The Weekend Australian, The AFR, The Age and The SMH publishes lists of our top 150 companies by market
capitalisation each week, but the clangers keep on appearing due to the crazy computing of those monopolists at the
ASX.


The latest lists claim that News Corp is worth a staggering
$117.62 billion, almost double the size of its nearest rival,
BHP-Billiton, which is valued at $68.5 billion and almost four times
the size of Telstra, which comes in ninth at just $30.5 billion.

After spending $650 million buying back shares late in June, News
Corp
was left with 1.343 billion voting shares and 3.978 billion non-voting
shares. On Friday, the voting shares closed at $23.08, valuing them at
$31 billion, whilst the
non-voting shares closed at $21.78, valuing them at $86.6 billion. This
does indeed make a total of $117.6 billion, but 75% of News Corp
has now been removed from the Australian indexes after last year’s
move to America, so why is the ASX and all our quality newspapers still listing 100%?

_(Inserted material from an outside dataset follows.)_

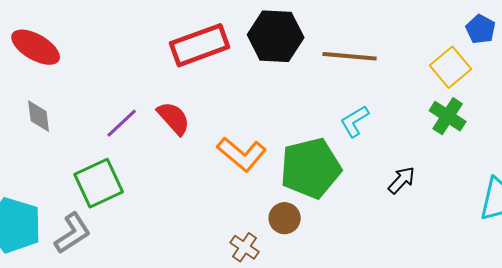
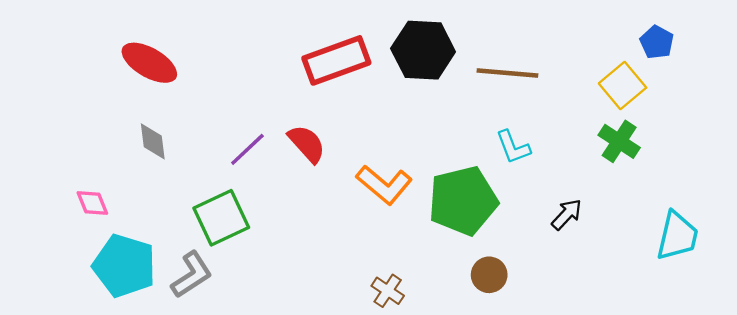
cyan L-shape: (355, 121) -> (513, 147), turned -80
brown circle: (285, 218) -> (489, 275), moved

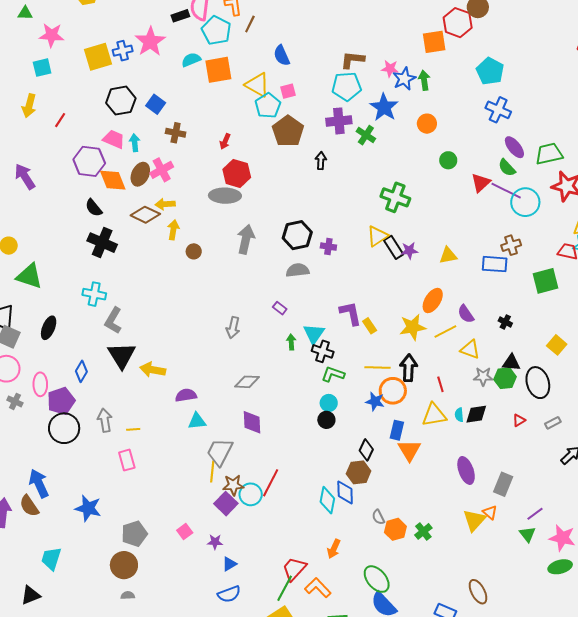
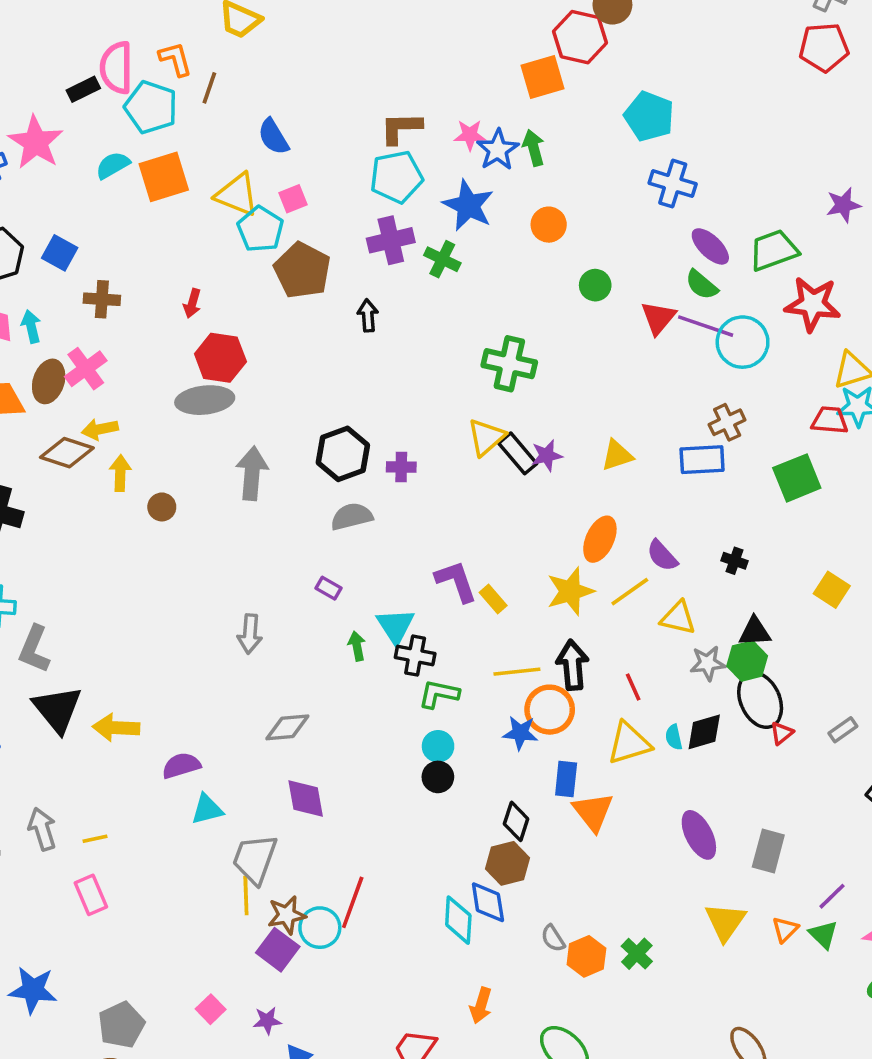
black ellipse: (538, 383) -> (760, 700), moved
orange triangle: (490, 512) -> (785, 929), moved, turned 42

To be consistent, surely they should include the government’s 51.9%
stake in Telstra, thereby increasing its claimed market capitalisation
to about $61.5 billion. Similarly, why aren’t the London listed shares
in BHP-Billiton included? The old BHP shares are indeed valued at
$68.48 billion but this excludes the 2.5 billion old Billiton shares
which still trade on the London market and make up the enlarged BHP
Billiton group, a dual-listed entity.

Based on Friday’s close of $19.09, these are worth $47.7 billion and
the entire BHP-Billiton group is capitalised at $116.23 billion, just a
few hundred million less than the value of News Corp.

Given that News Corp is now an American company that by the end of
September will have no presence in any Australian index, its right to
be on any such list is dubious to start with and certainly not worthy
when you consider that the two largest Australian-based companies are
not even fully valued on our market, if you believe the ASX’s flawed figures.